Oxytocin release modulates acute neuroinflammation and improves brain development after pediatric traumatic brain injury

Pediatric traumatic brain injury (TBI) is a leading cause of death and disability early in life in infants, and its neurodevelopmental consequences cannot currently be effectively treated. Since TBI is associated with neuroinflammation, modulation of the post-injury neuroinflammatory response is a promising strategy. Oxytocin is thought to have anti-inflammatory properties and appears to play a role in clinical interventions that improve brain development in neonates.

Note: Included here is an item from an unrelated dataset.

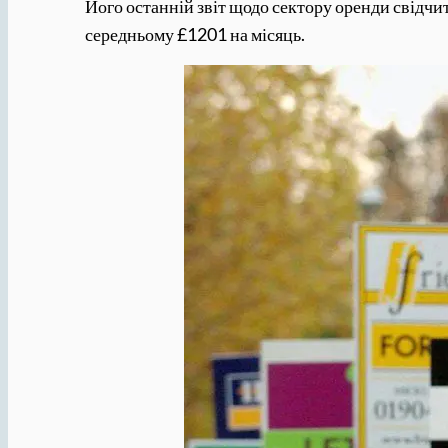
Його останній звіт щодо сектору оренди свідчит
середньому £1201 на місяць.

However, the underlying mechanisms remain unclear, as does its applicability to acute brain injury. Here we investigate the effects of chemogenetic modulation of endogenous oxytocin on acute neuroinflammation and on long-term brain development after TBI in postnatal day 7 (P7) male mice. We show that oxytocin release attenuates the acute neuroinflammatory response to TBI 24 hours after injury, by reducing the expression of immune- and inflammation-related genes in astrocytes and promoting gene pathways for brain repair and development in microglia. In the long term, oxytocin exposure ameliorates subcortical and cortical white matter damage after TBI, prevents hyperactivity and loss of social behavior, and restores TBI-induced alterations in resting-state functional connectivity of the isocortex. These findings enhance our understanding of the modulation of neuroinflammation and its long-term effects and support intervention related to endogenous oxytocin release as a promising neuroprotective strategy in pediatric TBI.